Tiferes Yisroel wants the Leeside Crescent site of four connected houses as a permanent home, having outgrown its rented accommodation nearby.
The intention is to use the ground floor for services and educational activities and for the top floor to be used for assisted living for special needs charity Kisharon. Part of the site will also be converted into a home for the congregation’s full-time minister, Rabbi Yosef Weinberg.
Daniel Klein, chair of the Tiferes Yisroel building committee, said the hope was to submit a planning application to Barnet Council by the end of the year and to move in after renovation work sometime in 2021. “It’s a run down building and we want to create something more modern,” he told the JC.
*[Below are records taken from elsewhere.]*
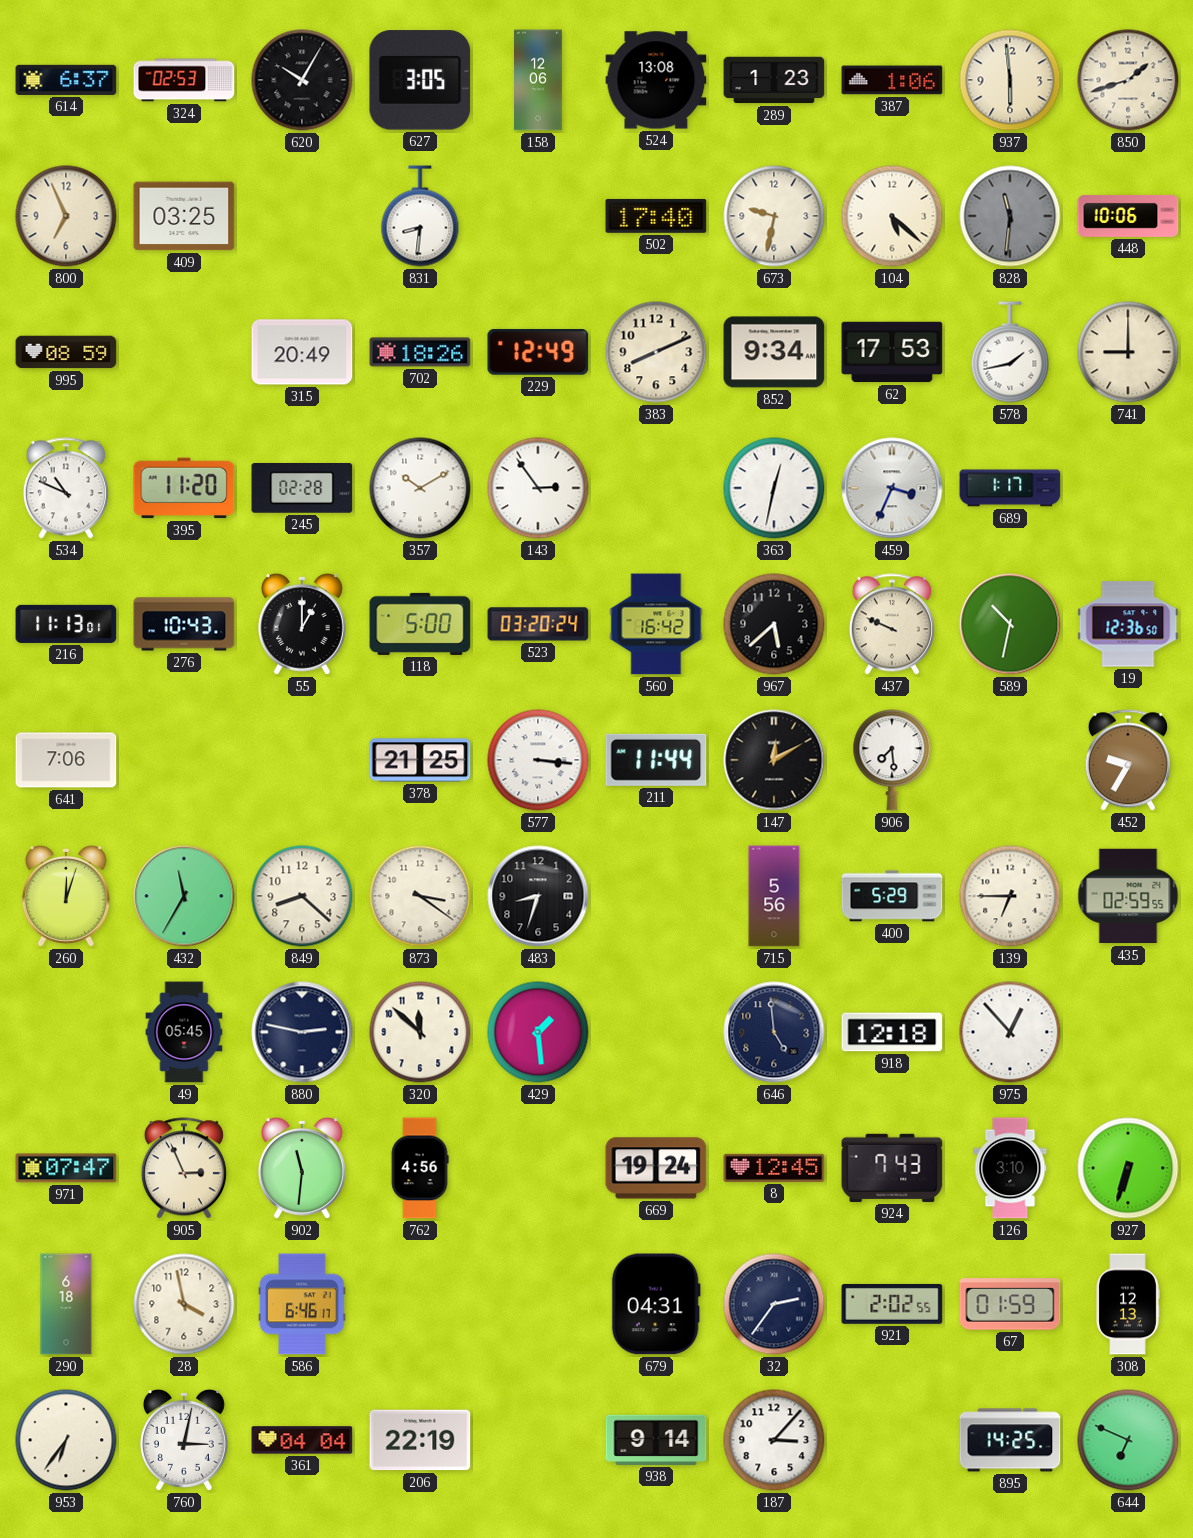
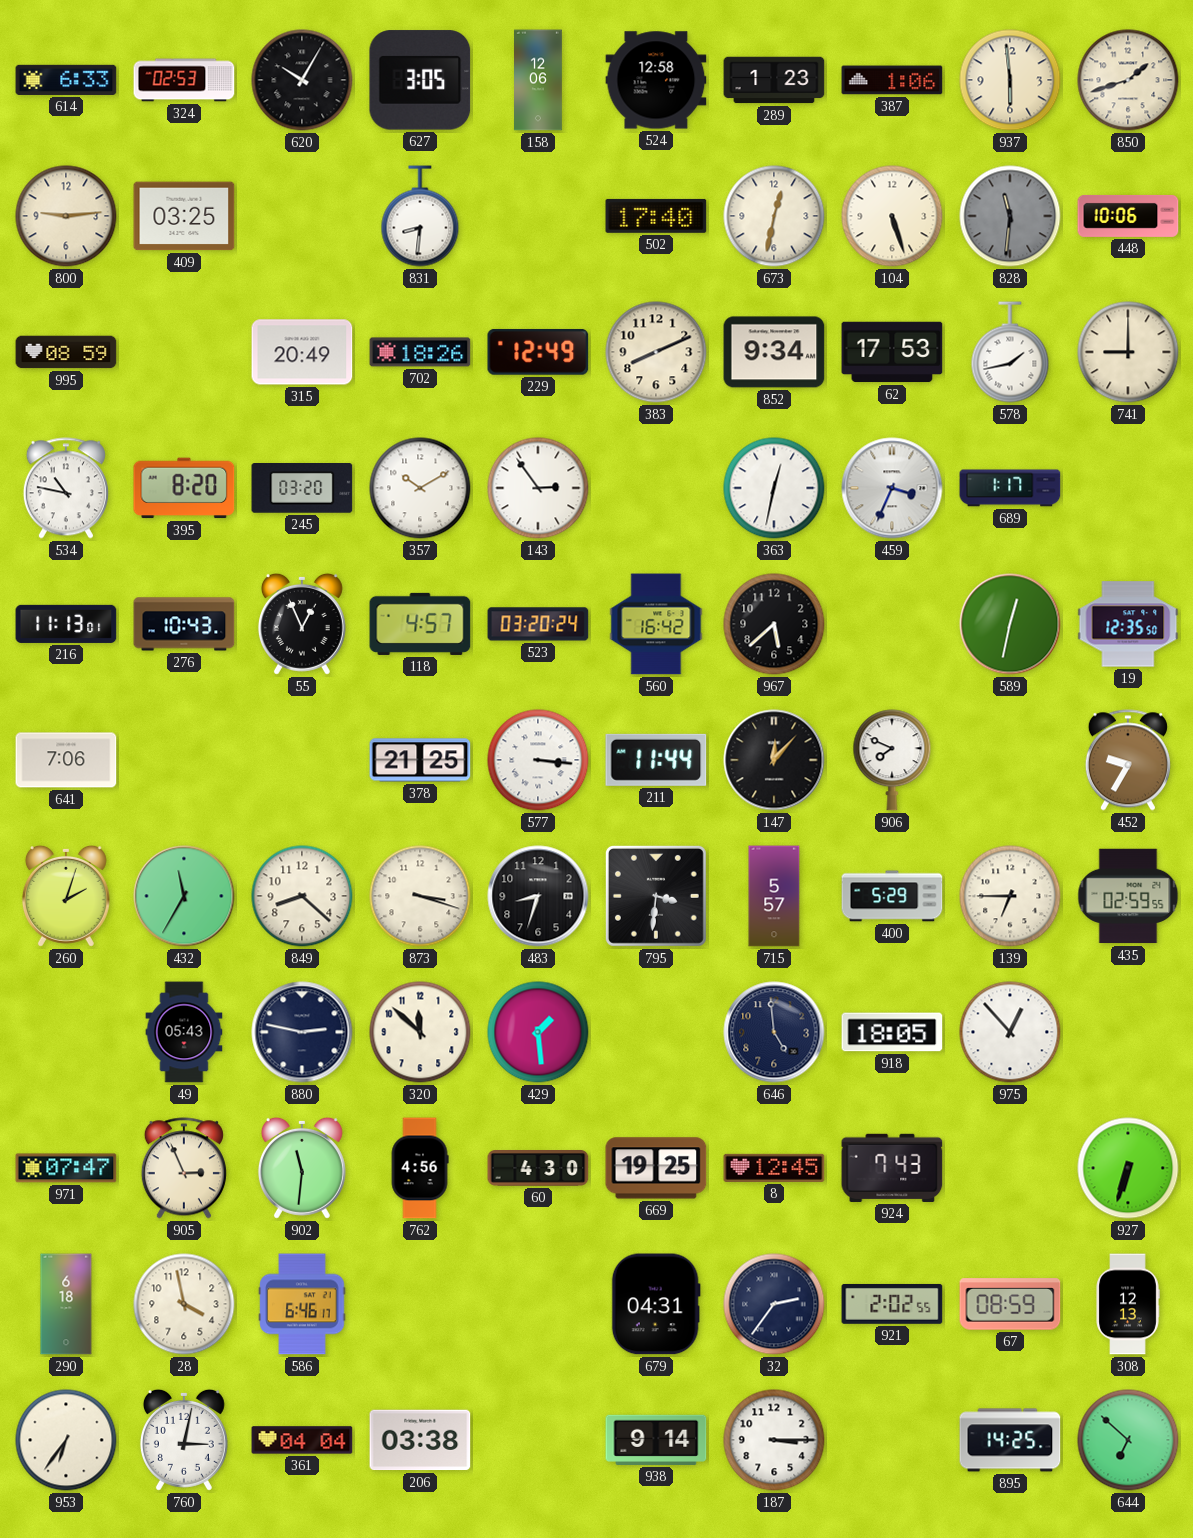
614: 6:37 -> 6:33
524: 13:08 -> 12:58
800: 6:56 -> 9:14
673: 9:32 -> 12:32
104: 5:22 -> 5:27
534: 10:49 -> 10:47
395: 11:20 -> 8:20
245: 02:28 -> 03:20
55: 1:00 -> 12:56
118: 5:00 -> 4:57
437: 9:49 -> none
589: 10:32 -> 12:32
19: 12:36 -> 12:35
147: 12:10 -> 12:07
906: 7:29 -> 7:49
260: 12:03 -> 2:03
873: 3:21 -> 3:18
795: none -> 3:31
715: 5:56 -> 5:57
49: 05:45 -> 05:43
918: 12:18 -> 18:05
60: none -> 4:30
669: 19:24 -> 19:25
126: 3:10 -> none
67: 01:59 -> 08:59
206: 22:19 -> 03:38
187: 3:07 -> 3:15
644: 6:49 -> 6:52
Mr Klein explained that the congregation was established some six years ago and had grown steadily to 75 families across the age spectrum, with a number of businessmen among its ranks.
Finding suitable premises in the Golders Green area had proved difficult and the Clara Nehab site was “manna from heaven”. Keeping a communal building in Jewish use had been a “motivational factor. And it is wonderful that we can include Kisharon. It ticked all the boxes.”
The rental income from Kisharon would be important to the financial viability of the project, Mr Klein added.
It had been backed by 4,500 donors, with a crowdfunding campaign generating £1.25 million. “We are incredibly grateful for the support we have had from all over the world.”
The Leo Baeck Housing Association took the decision to close Clara Nehab House “with a heavy heart” in the light of the investment which would have been required to meet updated fire and health and safety regulations. The home was also considered unsuitable for today’s complex care needs.
Many of the residents moved on to Jewish Care accommodation and the majority of staff also accepted jobs with Jewish Care.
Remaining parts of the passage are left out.